Much of the praise for Baltimore’s Wye Oak stems from their ability to create an expansive sound that belies the duo’s limited personnel. Jenn Wasner takes much of the plaudits as chief singer-songwriter—and deservedly so—but it’s the multi-instrumental work of Andy Stack that contributes so much to that sound. Often playing drums and keyboard simultaneously, working through looped textures and pulsing rhythms, he essentially provides the atmospheric platform that allows Wasner her flourishes of guitar and melody. But this is not a Wye Oak review. This is Stack branching out and giving form to his own songwriting creativity with solo side-project Joyero. It is, however, impossible not to view Release the Dogs through the filter of Wye Oak. It’s been a huge part of Stack’s career, after all, and many of the ideas he explores here would find solace in the band’s work, unanchored as it ultimately is from Wasner’s qualities.

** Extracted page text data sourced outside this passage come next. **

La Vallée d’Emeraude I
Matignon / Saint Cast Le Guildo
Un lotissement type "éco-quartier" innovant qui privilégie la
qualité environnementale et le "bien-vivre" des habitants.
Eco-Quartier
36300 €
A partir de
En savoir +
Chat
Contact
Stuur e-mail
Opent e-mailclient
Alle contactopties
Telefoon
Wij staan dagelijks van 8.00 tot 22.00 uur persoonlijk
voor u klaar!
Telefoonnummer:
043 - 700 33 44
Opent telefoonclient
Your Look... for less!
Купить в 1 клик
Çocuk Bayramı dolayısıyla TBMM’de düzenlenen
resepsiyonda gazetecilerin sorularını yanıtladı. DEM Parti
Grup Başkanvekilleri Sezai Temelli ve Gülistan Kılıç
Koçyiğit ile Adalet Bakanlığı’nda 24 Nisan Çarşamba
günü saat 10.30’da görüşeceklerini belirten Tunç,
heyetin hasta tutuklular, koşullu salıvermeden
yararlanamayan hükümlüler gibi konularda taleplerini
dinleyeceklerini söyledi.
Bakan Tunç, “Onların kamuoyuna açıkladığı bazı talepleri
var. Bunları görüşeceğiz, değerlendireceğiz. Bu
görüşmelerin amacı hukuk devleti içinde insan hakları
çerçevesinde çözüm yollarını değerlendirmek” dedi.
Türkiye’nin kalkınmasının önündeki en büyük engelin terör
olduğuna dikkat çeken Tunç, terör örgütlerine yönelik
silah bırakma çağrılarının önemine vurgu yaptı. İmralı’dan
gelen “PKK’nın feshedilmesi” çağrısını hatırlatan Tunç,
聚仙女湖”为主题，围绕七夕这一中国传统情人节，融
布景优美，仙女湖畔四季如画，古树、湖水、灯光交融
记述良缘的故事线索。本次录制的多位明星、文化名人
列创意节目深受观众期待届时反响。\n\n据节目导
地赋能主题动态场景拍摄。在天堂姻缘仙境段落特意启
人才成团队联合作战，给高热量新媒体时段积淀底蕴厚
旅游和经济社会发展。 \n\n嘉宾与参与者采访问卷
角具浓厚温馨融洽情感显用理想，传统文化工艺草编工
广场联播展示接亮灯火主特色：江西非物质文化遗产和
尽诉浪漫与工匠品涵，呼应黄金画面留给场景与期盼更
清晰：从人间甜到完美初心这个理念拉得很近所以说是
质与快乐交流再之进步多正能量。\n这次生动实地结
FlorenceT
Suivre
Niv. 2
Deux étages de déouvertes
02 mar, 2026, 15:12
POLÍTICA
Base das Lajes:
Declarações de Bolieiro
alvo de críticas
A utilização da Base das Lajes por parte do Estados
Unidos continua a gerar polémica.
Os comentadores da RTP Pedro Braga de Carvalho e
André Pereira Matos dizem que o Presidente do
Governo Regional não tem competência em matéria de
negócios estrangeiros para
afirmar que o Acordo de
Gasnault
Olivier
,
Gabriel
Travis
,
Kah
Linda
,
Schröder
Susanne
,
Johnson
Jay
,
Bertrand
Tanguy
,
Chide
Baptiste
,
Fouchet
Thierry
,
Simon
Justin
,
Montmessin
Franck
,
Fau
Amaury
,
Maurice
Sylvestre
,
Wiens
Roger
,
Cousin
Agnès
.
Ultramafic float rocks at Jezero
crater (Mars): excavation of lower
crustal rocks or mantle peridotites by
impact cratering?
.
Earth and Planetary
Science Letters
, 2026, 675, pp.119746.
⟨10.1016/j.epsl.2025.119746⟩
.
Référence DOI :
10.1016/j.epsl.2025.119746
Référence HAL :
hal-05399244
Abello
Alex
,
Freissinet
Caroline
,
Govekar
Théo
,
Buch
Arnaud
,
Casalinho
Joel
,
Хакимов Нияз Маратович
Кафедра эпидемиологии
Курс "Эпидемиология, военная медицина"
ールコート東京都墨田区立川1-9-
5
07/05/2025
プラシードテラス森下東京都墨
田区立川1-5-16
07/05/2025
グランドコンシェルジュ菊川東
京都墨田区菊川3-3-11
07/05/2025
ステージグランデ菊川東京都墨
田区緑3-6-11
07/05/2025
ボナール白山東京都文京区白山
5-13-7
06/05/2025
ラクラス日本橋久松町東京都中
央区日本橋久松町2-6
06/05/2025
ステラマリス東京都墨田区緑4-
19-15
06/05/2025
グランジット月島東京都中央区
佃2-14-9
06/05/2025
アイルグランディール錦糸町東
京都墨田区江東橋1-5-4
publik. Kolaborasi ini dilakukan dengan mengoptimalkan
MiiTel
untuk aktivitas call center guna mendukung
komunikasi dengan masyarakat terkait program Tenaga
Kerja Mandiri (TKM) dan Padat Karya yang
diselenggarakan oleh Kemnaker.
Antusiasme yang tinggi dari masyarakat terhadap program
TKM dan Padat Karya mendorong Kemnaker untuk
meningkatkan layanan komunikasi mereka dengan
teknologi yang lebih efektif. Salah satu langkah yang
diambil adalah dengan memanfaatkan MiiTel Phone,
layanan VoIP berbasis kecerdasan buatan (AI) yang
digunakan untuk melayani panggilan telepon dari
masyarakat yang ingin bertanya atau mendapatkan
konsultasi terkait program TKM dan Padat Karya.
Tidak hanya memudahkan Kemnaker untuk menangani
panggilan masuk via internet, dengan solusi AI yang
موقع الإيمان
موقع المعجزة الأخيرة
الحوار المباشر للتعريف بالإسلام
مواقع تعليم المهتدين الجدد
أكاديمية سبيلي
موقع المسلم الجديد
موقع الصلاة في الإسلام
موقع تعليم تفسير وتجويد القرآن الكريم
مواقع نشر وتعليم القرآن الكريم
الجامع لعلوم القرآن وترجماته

If Wye Oak—especially recently—can be considered dream-pop, then Joyero eschews most of the pop for more of the dream. Without the excellent vocals and gifted melodies of Jenn Wasner, Stack instead hones in on his own talents. Stack can sing just fine, but he’s aware of his limitations there, and instead uses his vocals with restraint as a means of building the record’s mood and tone which, while always crucial elements of the more famous duo’s catalogue, take center stage here. In that sense, it’s exactly the record you’d expect from the rhythm and keys half of Wye Oak. Intricately crafted beats, both organic and electronic, run through the record, as creative in their absence as their presence. Indeed, it’s the first thing we’re treated to, “Alight” opening with a detailed and shifting rhythm, a standup example of Ableton samples used properly, before the organ synths slide in to meet the track’s building momentum.
Elsewhere “Dogs” bubbles along with a strangely menacing quality, jittering beats and hushed vocals punctuated with gain-heavy riffs. Reminiscent of fellow indie bedroom artists the likes of Baths and Youth Lagoon, it’s equal parts disjointed and catchy, Stack battling self-doubt and ambiguity with lines like, “I sleep all day, like a dog whose master’s out, I don’t know up from down.” More straightforward rock patterns form the likes of “Small Town Death”—a meditation on the confronting reality of mortality in the wake of a series of deaths in his small town—and “Steepest Stairs,” complete with its lovely ascending synth intro.
“Man” invokes early 21st century Radiohead, distant falsetto vocals pirouetting through steady acoustic motifs and a persistent tapping rhythm. It’s a track representative of what the record does best in the dreamlike undertone it creates, a sense highlighted in standout song “Starts.” Sorrowful and gentle, Stack unpacks the minutiae of every day life as though the relentless passing of time were a dream sequence we’re caught in: “It dies in constant heat, but it’s happening.” It’s beautiful and haunting and captures the essence of Release the Dogs. It’s an excellent record from start to finish, lush and gorgeous to listen to and Stack holds up even when exploring his melodic side, something usually given over to his Wye Oak partner in crime. But he has clear strengths in his persuasion toward where rhythm and texture meet, and Joyero is at its best when he allows that to thrive. It gives the impression of floating underwater, life and vision skewed to slow motion. You need to come up for air of course, and he does that well, but it’s always welcome when he plunges back into his depths again.